Creating a database of all Cosmetic Dentists in the US from a [directory](https://cosmeticdentistdir.com/index.html) using **Selenium** to automate reaching the site and opening links repeatedly **BeautifulSoup** to extract desired details to fill dataset columns.

The complexity of this web scraping project lies in the fact that each entry into the database is located about 2 sublinks deep in the main directory in an HTML structure that is not tagged or uniformly labelled.

## Importing Relevant Libraries

In [13]:
import requests
from bs4 import BeautifulSoup
from selenium import webdriver
import pandas as pd
import re

## Setting Up Selenium and BeautifulSoup

Setting up Selenium to automate Google Chrome and open main URL and Beautiful Soup to create a parse tree and extract data from HTML structure of the web page.

In [14]:
url = 'https://cosmeticdentistdir.com/index.html'

# content = requests.get(url)
# content.status_code
# content.text
# soup = BeautifulSoup(content.text, 'html.parser')

In [15]:
from webdriver_manager.chrome import ChromeDriverManager
# driver = webdriver.Chrome("/usr/lib/chromium-browser/chromedriver")
# driver = webdriver.Chrome(ChromeDriverManager())
driver = webdriver.Chrome(ChromeDriverManager().install())
driver.get(url)
content = driver.page_source
soup = BeautifulSoup(content)
# soup.prettify()

  driver = webdriver.Chrome(ChromeDriverManager().install())

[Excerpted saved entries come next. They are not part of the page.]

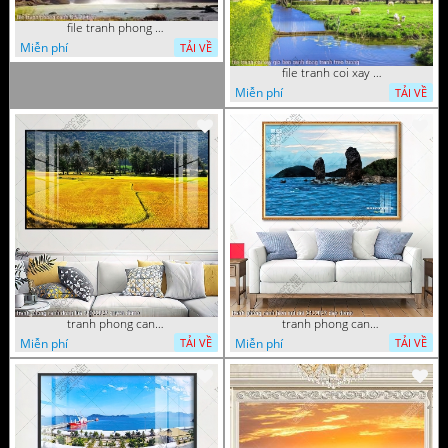
file tranh phong canh 8 5 22 tien
Miễn phí
TẢI VỀ
file tranh coi xay gio ben canh dong tranh treo tuong
Miễn phí
TẢI VỀ
tranh phong canh dong lua 07022023 quyen
tranh phong canh bien nui doi 2422023 dao
Miễn phí
Miễn phí
TẢI VỀ
TẢI VỀ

## Setting Up Selenium and Beautiful Soup for Sublinks

Each Cosmetic Dental in set up as a sublink at the main url. In the next blocks of code, Selenium automates Google Chrome to open up each sublink and BeautifulSoup creates a parse tree and extracts data from HTML structure of the web page.

In [16]:
### extracting all sublinks from main URL and storing them in a txt file
for a_href in soup.findAll('a', href=True):
    with open("h_links.txt", "a") as linkfile:
            linkfile.write(a_href["href"]+"\n")

In [17]:
hlinks = open('h_links.txt')
hyplinks = hlinks.readlines()

In [18]:
urlpart = 'https://cosmeticdentistdir.com/'
full_link= urlpart+hyplinks[4].strip('\n') ### full url for each sublink

In [19]:
driver.get(full_link)
contenteg = driver.page_source
soupeg = BeautifulSoup(contenteg)
# soupeg

## Using regex to extract State, Phone Number and Location
 The code parses displayed text at the sublink and extracts the state, phone number and location of the cosmetic dental. String matching is the ideal choice here since these texts are not tagged in the HTML structure of the webpage.

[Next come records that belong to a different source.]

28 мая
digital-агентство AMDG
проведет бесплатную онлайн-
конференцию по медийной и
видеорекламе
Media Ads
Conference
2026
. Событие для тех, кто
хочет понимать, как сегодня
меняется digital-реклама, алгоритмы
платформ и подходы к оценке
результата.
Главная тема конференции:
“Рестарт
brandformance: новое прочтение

This is done for each sublink which corresponds to each Cosmetic Dental and extracts the information into a dataset called **dataframe**.

In [20]:
pattern = '(?<=<h3><strong>)(.*)(?=</strong></h3>)'
canadian_states = ['Alberta', 'British Columbia', 'Manitoba', 'New Brunswick', 'Newfoundland', 'Newfoundland and Labrador', 'Northwest Territories', 'Nova Scotia', 'Nunavut', 'Ontario', 'Prince Edward Island', 'Quebec', 'Saskatchewan', 'Yukon']
zeebs = {}

for a_href in soup.findAll('a', href=True):
    hrefs = a_href["href"]
    state = a_href.findPrevious('h3')
    state = re.findall(pattern, str(state))
    # hrefs = a_href["href"]
    if len(state) > 0:
        state = state[0]
        if state not in canadian_states:
            zeebs[hrefs] = state

# zeebs

In [21]:
format = '{}, {} \n'
with open("h_links_states.txt", "a") as linkfile:
    for link in zeebs:
        linkfile.write(format.format(link, zeebs[link]))

In [22]:
hlinks = open('h_links_states.txt')
hyplinks = hlinks.readlines()
main_dict = {}

urlpart = 'https://cosmeticdentistdir.com/'

pattern3 = '(?<=Phone : )(.*)(?=\n)'
pattern4 = '(?<=Location : )(.*)(?=\n)'
for x in range(len(hyplinks)):
    state = hyplinks[x].split(',')[1]
    full_link = urlpart+hyplinks[x].split(',')[0]
    driver.get(full_link)
    contenteg = driver.page_source
    soupeg = BeautifulSoup(contenteg)
    cos_dentists = []
    locations = []
    phone_numbers = []

    for href in soupeg.findAll('a', href=True):
        cos_dentists.append(href.contents[0])
    cos_dentists = cos_dentists[4:-6]

    if soupeg.find(id="content"):
        for p in soupeg.find(id="content").find_all("p"):
            content = p.get_text()
            phnbrs = re.search(pattern3, content)
            if phnbrs:
                phone_numbers.append(phnbrs[0].strip())
            else:
                phone_numbers.append("n/a")
            lctns = re.search(pattern4, content)
            if lctns:
                locations.append(lctns[0].strip())
            else:
                locations.append("n/a")

    for x in range(len(cos_dentists)):
        main_dict[cos_dentists[x]] = [state.strip('\n'), phone_numbers[x], locations[x]]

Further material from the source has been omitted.